Reverse Radial Artery Perforator Flap: Technique Description And Case Series
Justin Davis, BS1,1, Anna Meade, BS1,1, Corrine Wong, MD2, Andrew Y. Zhang, MD1,1, Douglas Sammer, MD1,1.
1UT Southwestern, Dallas, TX, USA, 2University of Colorodo, Denver, CO, USA.
The reverse radial artery forearm flap is a large, reliable flap used for soft tissue coverage of the hand. However, this flap cannot be used in patients with an incomplete palmar arch. The reverse radial artery perforator flap is an alternative pedicled flap that can be used when the arch is incomplete, and which does not require sacrifice of the radial artery. Some studies suggest that the vascular territory and distal reach of this flap are substantially smaller than those of the standard reverse radial artery forearm flap, which limits its use to coverage of small proximal hand defects. The purpose of this study is to review the size, distal reach, and reliability of the reverse radial artery perforator flap.
After obtaining Institution Board Review approval, a retrospective review of all reverse radial artery perforator flaps performed by a single surgeon during a four-year period from 2015 to 2019 was performed. Flap dimensions, the location of the proximal margin of the flap, the location of the pivot point, and distal reach of the flap were recorded. Clinical outcomes including flap survival rate and complications such as venous congestion and partial necrosis were recorded. A detailed technique description is included.

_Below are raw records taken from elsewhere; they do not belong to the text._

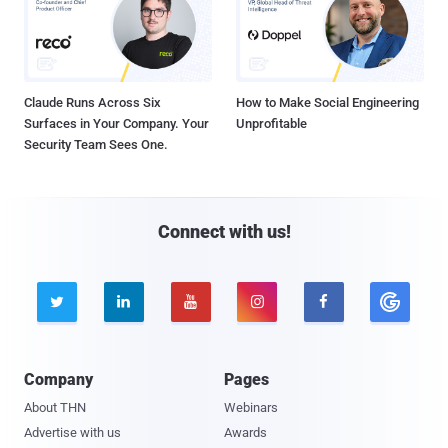
Claude Runs Across Six
How to Make Social Engineering
Surfaces in Your Company. Your
Unprofitable
Security Team Sees One.
Connect with us!





Company
Pages
About THN
Webinars
Advertise with us
Awards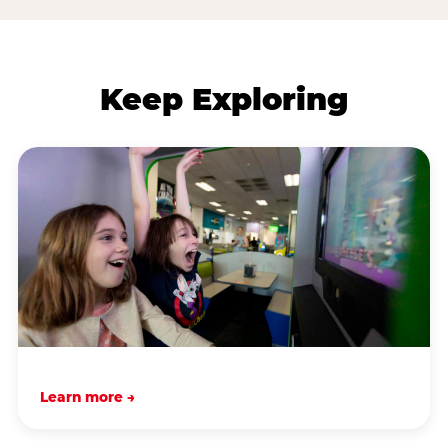
Keep Exploring
Learn more →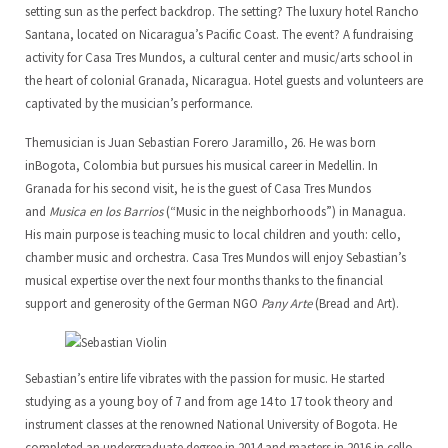
setting sun as the perfect backdrop. The setting? The luxury hotel Rancho
Santana, located on Nicaragua’s Pacific Coast. The event? A fundraising
LoCreo
Board of Directors
ES
activity for Casa Tres Mundos, a cultural center and music/arts school in
the heart of colonial Granada, Nicaragua. Hotel guests and volunteers are
Local developement in Malacatoya
DE
captivated by the musician’s performance.
Musica en los barrios
EN
Themusician is Juan Sebastian Forero Jaramillo, 26. He was born
inBogota, Colombia but pursues his musical career in Medellin. In
Radio Volcán
Granada for his second visit, he is the guest of Casa Tres Mundos
and
Musica en los Barrios
(“Music in the neighborhoods”) in Managua.
Municipal Archive
His main purpose is teaching music to local children and youth: cello,
chamber music and orchestra. Casa Tres Mundos will enjoy Sebastian’s
Art Library
musical expertise over the next four months thanks to the financial
support and generosity of the German NGO
Pany Arte
(Bread and Art).
Sebastian’s entire life vibrates with the passion for music. He started
studying as a young boy of 7 and from age 14 to 17 took theory and
instrument classes at the renowned National University of Bogota. He
completed an undergraduate degree in 2014 and masters in 2016 in cello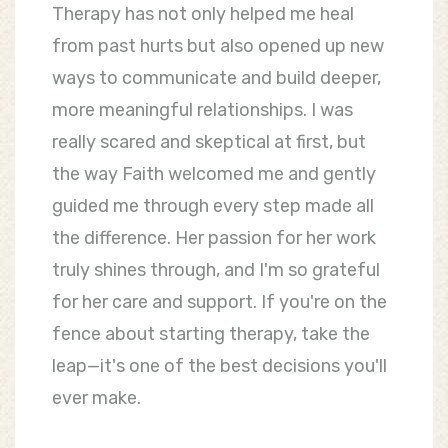
Therapy has not only helped me heal
from past hurts but also opened up new
ways to communicate and build deeper,
more meaningful relationships. I was
really scared and skeptical at first, but
the way Faith welcomed me and gently
guided me through every step made all
the difference. Her passion for her work
truly shines through, and I'm so grateful
for her care and support. If you're on the
fence about starting therapy, take the
leap—it's one of the best decisions you'll
ever make.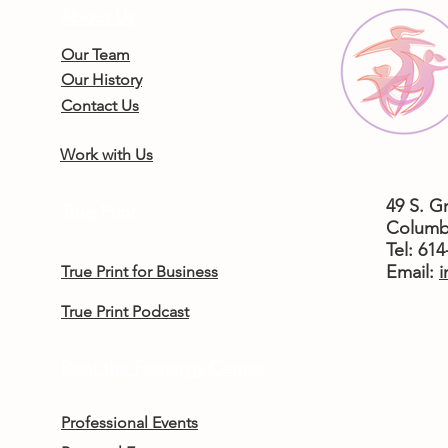
About Us
Our Team
Our History
Contact Us
Work with Us
49 S. G
True Print
Columb
Tel: 61
​Email:
i
True Print for Business
True Print Podcast
Rent the Femergy Center
Professional Events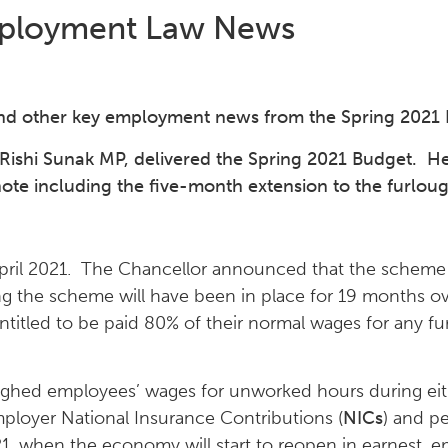
ployment Law News
nd other key employment news from the Spring 2021
Rishi Sunak MP, delivered the Spring 2021 Budget. H
e including the five-month extension to the furlou
ril 2021. The Chancellor announced that the scheme w
 the scheme will have been in place for 19 months ov
titled to be paid 80% of their normal wages for any fu
loughed employees’ wages for unworked hours during ei
mployer National Insurance Contributions (
NICs
) and p
, when the economy will start to reopen in earnest, e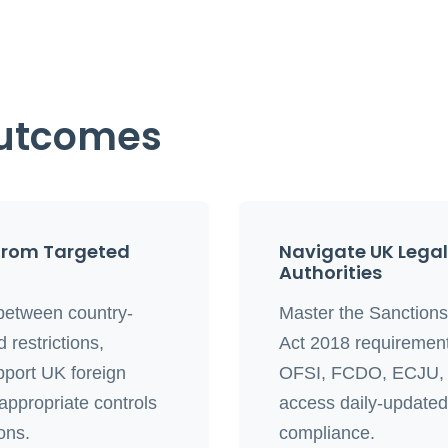
Outcomes
from Targeted
Navigate UK Lega
Authorities
between country-
Master the Sanction
 restrictions,
Act 2018 requirement
pport UK foreign
OFSI, FCDO, ECJU, a
 appropriate controls
access daily-updated s
ions.
compliance.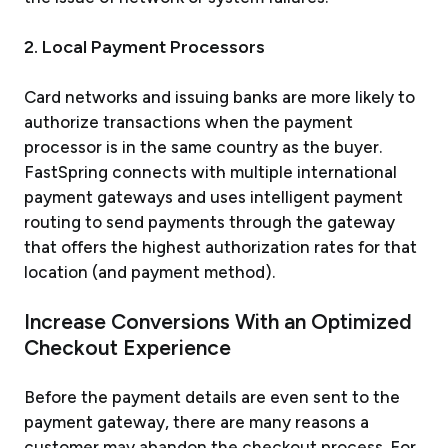
2. Local Payment Processors
Card networks and issuing banks are more likely to
authorize transactions when the payment
processor is in the same country as the buyer.
FastSpring connects with multiple international
payment gateways and uses intelligent payment
routing to send payments through the gateway
that offers the highest authorization rates for that
location (and payment method).
Increase Conversions With an Optimized
Checkout Experience
Before the payment details are even sent to the
payment gateway, there are many reasons a
customer may abandon the checkout process. For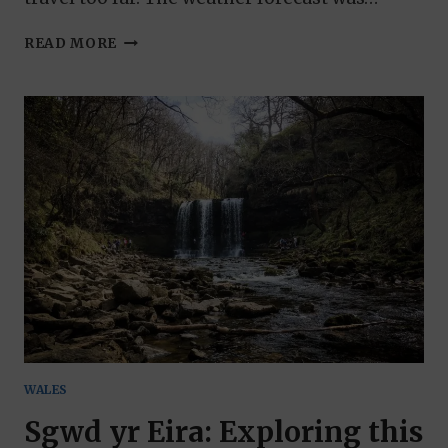
THINGS
READ MORE
TO
DO
IN
ST
DAVIDS:
BRITAIN’S
SMALLEST
CITY
WALES
Sgwd yr Eira: Exploring this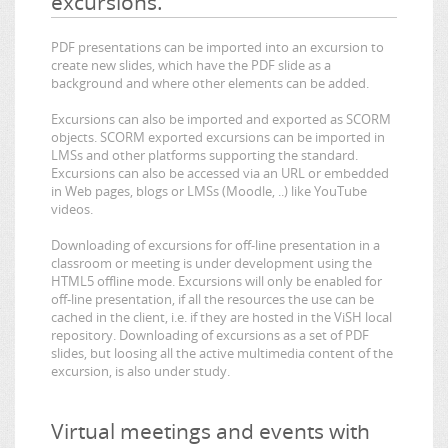
excursions.
PDF presentations can be imported into an excursion to
create new slides, which have the PDF slide as a
background and where other elements can be added.
Excursions can also be imported and exported as SCORM
objects. SCORM exported excursions can be imported in
LMSs and other platforms supporting the standard.
Excursions can also be accessed via an URL or embedded
in Web pages, blogs or LMSs (Moodle, ..) like YouTube
videos.
Downloading of excursions for off-line presentation in a
classroom or meeting is under development using the
HTML5 offline mode. Excursions will only be enabled for
off-line presentation, if all the resources the use can be
cached in the client, i.e. if they are hosted in the ViSH local
repository. Downloading of excursions as a set of PDF
slides, but loosing all the active multimedia content of the
excursion, is also under study.
Virtual meetings and events with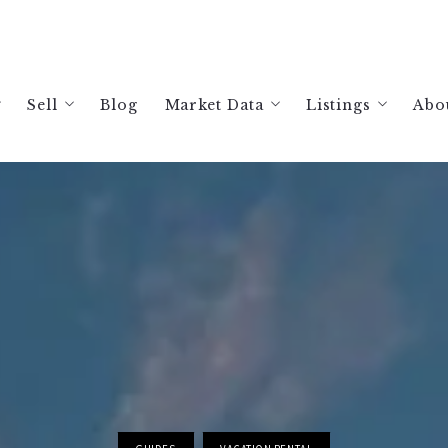
Sell
Blog
Market Data
Listings
Abo
ing a Home in Windsor, CA: Your 2026 Guide
Free Home Valuation
Sonoma Housing Market Data
Search Listings
A
ing a Home in Healdsburg, CA: Your 2026 Guide
Selling Your Healdsburg Home: Your 2026 Guide
Healdsburg Housing Market Data
Current Listing
R
ing a Home in Sonoma County: Your 2026 Guide
Selling Your Windsor Home: Your 2026 Guide
Santa Rosa Housing Market Data
Past Sales
ing a Vacation Rental in Sonoma County | 2026 Guide
Selling Your Sonoma County: Your 2026 Guide
Russian River Housing Market Da
The Best Realtor in Healdsburg, CA
Glen Ellen Vacation Rental Analy
The Best Realtor in Windsor, CA
Guerneville Vacation Rental Anal
Best Realtor in Sonoma County
Healdsburg Vacation Rental Analy
Jenner Vacation Rental Analysis
Occidental Vacation Rental Analy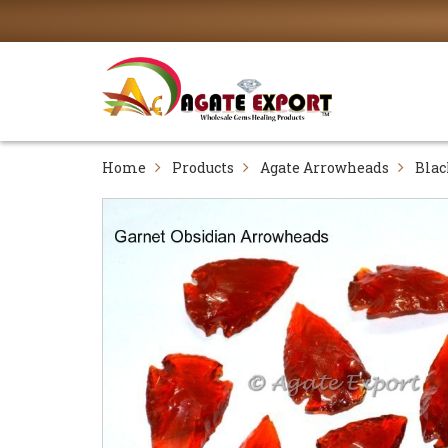
Home
Products
Agate Arrowheads
Blac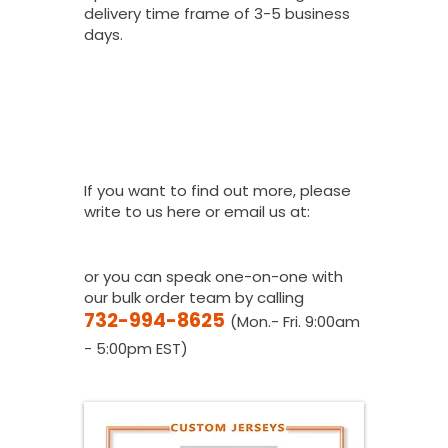
delivery time frame of 3-5 business
days.
I Would Love To
Place A Bulk
Order, How Do I
Get A Quote?
If you want to find out more, please
write to us here or email us at:
youthfanatics@gma
il.com
or you can speak one-on-one with
our bulk order team by calling
732-994-8625
(Mon.- Fri. 9:00am
- 5:00pm EST)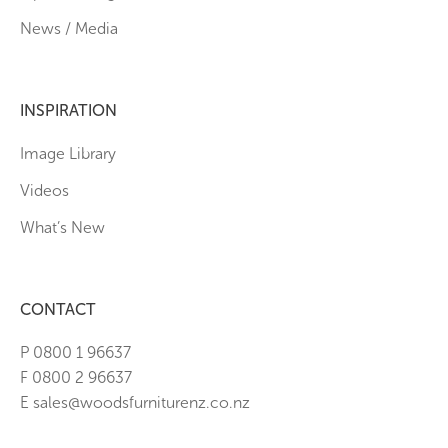
News / Media
INSPIRATION
Image Library
Videos
What’s New
CONTACT
P 0800 1 96637
F 0800 2 96637
E sales@woodsfurniturenz.co.nz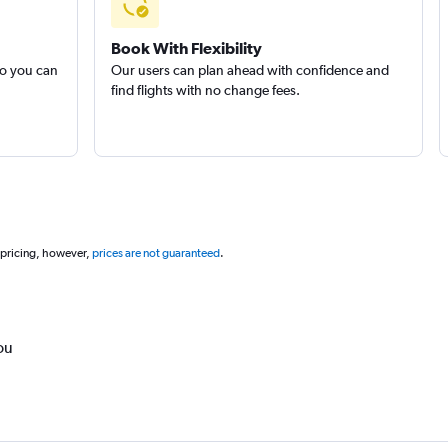
Book With Flexibility
so you can
Our users can plan ahead with confidence and
find flights with no change fees.
 pricing, however,
prices are not guaranteed
.
ou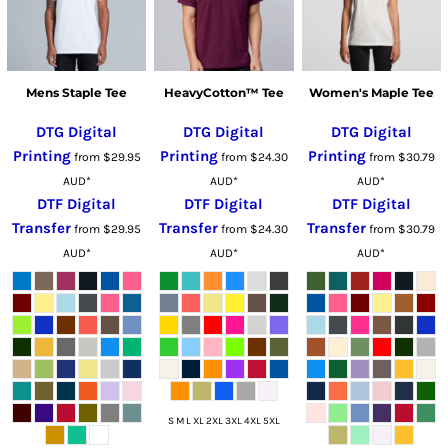
Mens Staple Tee
HeavyCotton™ Tee
Women's Maple Tee
DTG Digital
DTG Digital
DTG Digital
Printing
Printing
Printing
from
$29.95
from
$24.30
from
$30.79
AUD
*
AUD
*
AUD
*
DTF Digital
DTF Digital
DTF Digital
Transfer
Transfer
Transfer
from
$29.95
from
$24.30
from
$30.79
AUD
*
AUD
*
AUD
*
S M L XL 2XL 3XL 4XL 5XL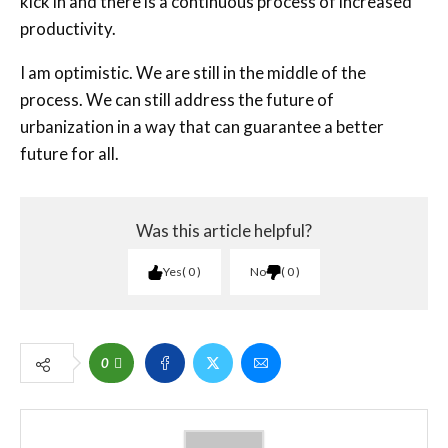
kick in and there is a continuous process of increased
productivity.
I am optimistic. We are still in the middle of the
process. We can still address the future of
urbanization in a way that can guarantee a better
future for all.
Was this article helpful?
Yes
0
No
0
0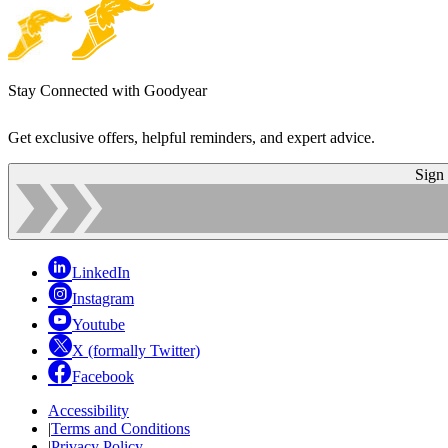
Stay Connected with Goodyear
Get exclusive offers, helpful reminders, and expert advice.
Sign
LinkedIn
Instagram
Youtube
X (formally Twitter)
Facebook
Accessibility
|
Terms and Conditions
|
Privacy Policy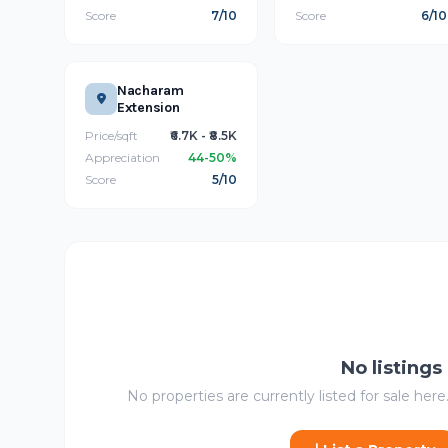
Score
7/10
Score
6/10
Nacharam
Extension
Price/sqft
₹6.7K - ₹8.5K
Appreciation
44-50%
Score
5/10
No listings
No properties are currently listed for sale here.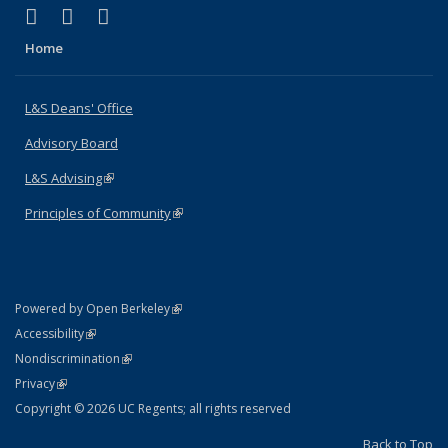
(link is external)
(link is external)
(link is external)
X (formerly Twitter)
LinkedIn
Instagram
Home
L&S Deans' Office
Advisory Board
L&S Advising
(link is external)
Principles of Community
(link is external)
(link is external)
Powered by Open Berkeley
Statement
(link is external)
Accessibility
Policy Statement
(link is external)
Nondiscrimination
Statement
(link is external)
Privacy
Copyright © 2026 UC Regents; all rights reserved
Back to Top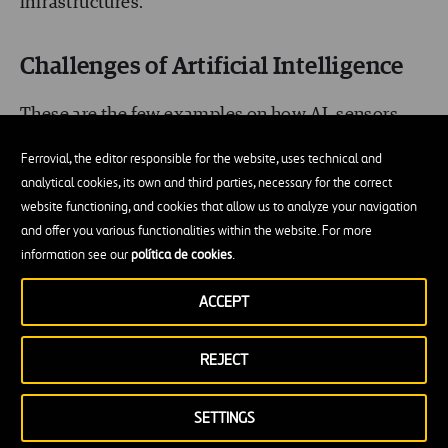
infrastructures.
Challenges of Artificial Intelligence
These are the few examples on how AI, sensors
and robotics will play an integral role on
Ferrovial, the editor responsible for the website, uses technical and
infrastructure management of the future. This
analytical cookies, its own and third parties, necessary for the correct
website functioning, and cookies that allow us to analyze your navigation
might not match our imaginations of Robotic and
and offer you various functionalities within the website. For more
Artificial Intelligence from movies like star war’s
information see our
política de cookies
.
‘R2-D2’ or ‘C-3PO’ helping human counterparts in
ACCEPT
the reality; we are still in the inception phase of
such systems which is constantly evolving. There
REJECT
are still
some challenges
in the integration of
already developed AI system in our workflow of
SETTINGS
present like: Policies in state level and federal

Seven reverse radial artery perforator flaps were identified and included in the study. The transverse dimension of the flap ranged from 2 cm to 16 cm, and the longitudinal dimension ranged from 4 cm to 23 cm. The proximal margin of the flap was raised at the antecubital fossa in all cases, and the mean pivot point was 4 cm proximal to the radial styloid in five of the cases, 3 cm and 6 cm in the other two. The flap reliably reached to the metacarpal heads, and to the thumb tip. One flap was complicated by partial necrosis that required minor debridement, and one flap was compromised by hematoma. There was one case of post-operative venous congestion that resolved after bedside ligation of the cephalic vein which had been included in the flap.
The vascular territory and dimensions of the reverse radial artery perforator flap are similar to those of the standard reverse radial artery forearm flap. Although the distal reach of the perforator flap is decreased due to a more proximal pivot point, the flap reliably reaches the metacarpal heads and the distal thumb. Careful attention to maintaining a wide pedicle, routine ligation of the cephalic vein, and avoiding kinking or pressure during inset can reduce post-operative complications.